Antwort: Man findet: »sich auf Kosten eines anderen einen Vorteil verschaffen durch Ausnutzung seiner Unwissenheit, Unaufmerksamkeit« (Duden). Wir können es auch mit »überlistet« (EÜ), »übers Ohr gehauen werden« (outwitted, ESV) oder »in die Falle gehen« (NGÜ) übersetzen.

Frage: Und was hat der Satan (und das »übers Ohr gehauen Werden«) jetzt überhaupt mit unserer Debatte über Vergebung (und Gemeindezucht) zu tun?

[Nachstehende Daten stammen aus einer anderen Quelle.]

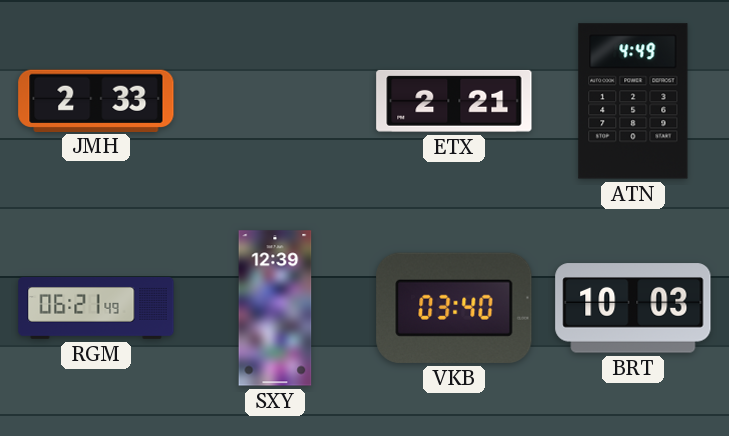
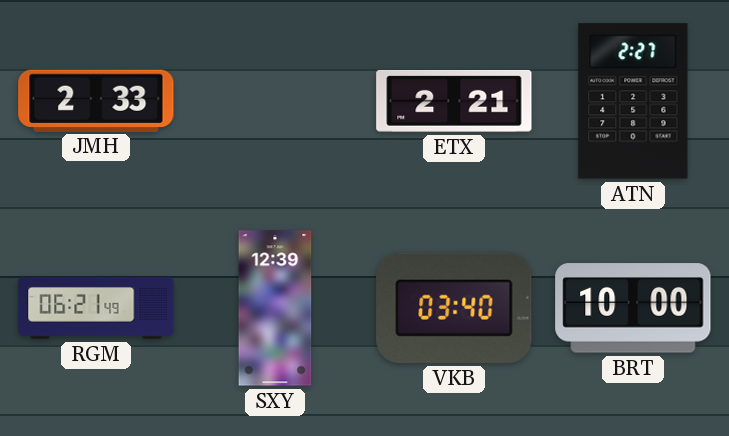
ATN: 4:49 -> 2:27
BRT: 10:03 -> 10:00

Lasst mich an dieser Stelle den Kommentar von Werner de Boor lesen, der auch noch einmal zusammenfasst, was dieser Text für uns heute Bedeuten kann:

»Die Gemeinde hat einen Todfeind. Wo Unrecht getan, wo gekränkt und Betrübnis angerichtet wird, da ist er auf dem Plan. Diesem Todfeind liegt nichts an dem Unrecht als solchem. Er hat ganz andere ‚Gedanken‘, die ein Paulus ‚nicht verkennt‘. Satan will das Gemeindeleben selbst angreifen lähmen und wenn möglich zerstören. Das ist die Gefahr bei solchen Vorkommnissen wie in Korinth, daß böse Dinge nicht durch Vergebung und neue Liebe wirklich ausgeräumt und geheilt werden, sondern in Bitterkeit und Mißtrauen verborgen weiterschwelen und das Gemeindeleben vergiften. Dann findet Satan immer neue Möglichkeiten, seines Einwirkens in seinem eigensten, bösen Wesen. Darum lag es Paulus an der gründlichen Bereinigung dieses ganzen Falles und darum war ihm alles persönliche Leid dabei unwichtig.« (Wuppertaler Studienbibel, 1994)


Zwischenworte

Ok, im Prinzip sind wir durch – mit Teil 1. Glücklicherweise habe ich nur zwei Teile.  [Aber immer mit der Ruhe, der nächte Teil hat 4 Teile, wobei 3 davon mindestens 2 Unterpunkte haben. Ihr kommt also auf Eure Kosten.] — Wir haben ja noch ein paar Verse in dem Kapitel übrig; diese sollen mein Hauptaugenmerk bekommen.

Paulus berichtet nun also weiter von seinem Vorgehen. An Verse 12 und 13 schließen sich von der Abfolge der Geschehnisse her die Verse 5 bis 7 aus Kapitel 7 an. Interessanterweise berichtet Paulus auch dort davon, dass sein »Fleisch keine Ruhe« hatte, nämlich der Gemeinde in Korinth wegen.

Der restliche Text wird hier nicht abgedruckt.